Toccò il terreno una volta e il contraccolpo lo spinse nuovamente in alto un poco, sbatté le ali per prendere quota, poi planò e di nuovo frenò, toccò il terreno con meno violenza, e di nuovo, sempre meno forte, finché infine si fermò e sbatacchiò le ali per sistemarsele ai fianchi.
Mike letteralmente gridò dalla gioia e gli corse incontro per abbracciarlo e per ringraziarlo di aver condiviso le intense emozioni del suo primo volo con lui; era stato un momento davvero unico e speciale per il suo draghetto, non poteva chiedere di meglio che assisterlo – e assistere – in un modo così coinvolgente a un evento tanto importante.
C’era stato un momento cui gli era parso di volare lui stesso, come se avesse sognato ad occhi aperti, e gli era impossibile descrivere cos’avesse provato in quei pochi secondi.
«Hai visto? Sei fortissimo!»
Sembra buffo, ma non ce l’avrei fatta senza il tuo consiglio.
«Ma smettila, ce l’avresti fatta benissimo!» esclamò stringendolo in un forte abbraccio.
Uccelli. Siamo molto più simili di quanto pensassi.
«Ti dà fastidio?»
No, ma è... imbarazzante. Imparare da creature così...
«Insignificanti?
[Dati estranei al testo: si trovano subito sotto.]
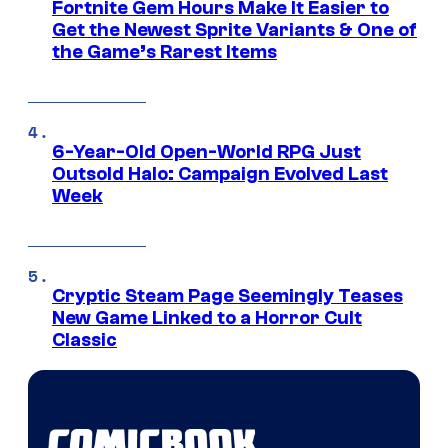
Fortnite Gem Hours Make It Easier to
Get the Newest Sprite Variants & One of
the Game’s Rarest Items
6-Year-Old Open-World RPG Just
Outsold Halo: Campaign Evolved Last
Week
Cryptic Steam Page Seemingly Teases
New Game Linked to a Horror Cult
Classic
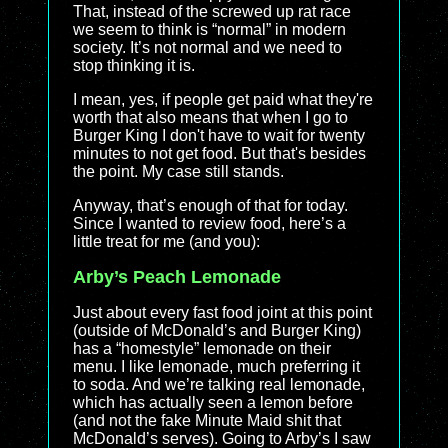
That, instead of the screwed up rat race
we seem to think is “normal” in modern
society. It’s not normal and we need to
stop thinking it is.
I mean, yes, if people get paid what they're
worth that also means that when I go to
Burger King I don't have to wait for twenty
minutes to not get food. But that's besides
the point. My case still stands.
Anyway, that’s enough of that for today.
Since I wanted to review food, here’s a
little treat for me (and you):
Arby’s Peach Lemonade
Just about every fast food joint at this point
(outside of McDonald’s and Burger King)
has a “homestyle” lemonade on their
menu. I like lemonade, much preferring it
to soda. And we’re talking real lemonade,
which has actually seen a lemon before
(and not the fake Minute Maid shit that
McDonald’s serves). Going to Arby’s I saw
Sono molto intelligenti in realtà, sai? I corvi che abbiamo qui sono davvero scaltri!» e gli raccontò un aneddoto cui aveva assistito anni prima mentre si avviavano verso il boschetto per tornare alla tana, e poi gli raccontò del falchetto di suo padre che suo malgrado per un attimo riportò anche la malinconia.
Teneva una mano costantemente appoggiata dietro la testa di Zaffir per grattargli le scaglie, e lui emetteva dei ringhi simili a fusa, contento e orgoglioso come non mai e presto scacciando la tristezza per Mike, sostituendola con le sue emozioni.